## WORK ITEM:
Copy out every line of the data exactly; do not include the images.

(Beginning of TASK MATERIAL)

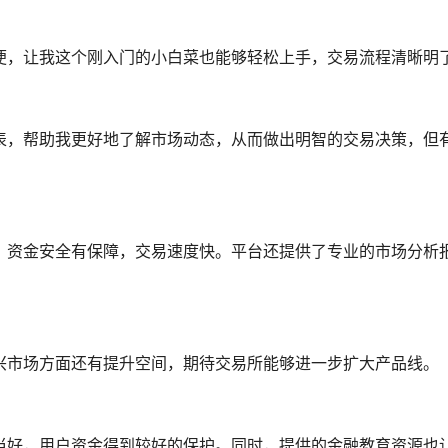
简便，让我这个刚入门的小白菜也能够轻松上手，交易流程清晰明
图表，帮助我更好地了解市场动态，从而做出明智的交易决策，但
低，资金安全有保障，交易速度快。平台还提供了专业的市场分析
兴市场方面还有提升空间，期待交易所能够进一步扩大产品线。
相当好，用户资金得到较好的保护。同时，提供的金融教育资源也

(End of TASK MATERIAL)

## EXERCISE ANSWER:
简便，让我这个刚入门的小白菜也能够轻松上手，交易流程清晰明
图表，帮助我更好地了解市场动态，从而做出明智的交易决策，但
低，资金安全有保障，交易速度快。平台还提供了专业的市场分析
兴市场方面还有提升空间，期待交易所能够进一步扩大产品线。
相当好，用户资金得到较好的保护。同时，提供的金融教育资源也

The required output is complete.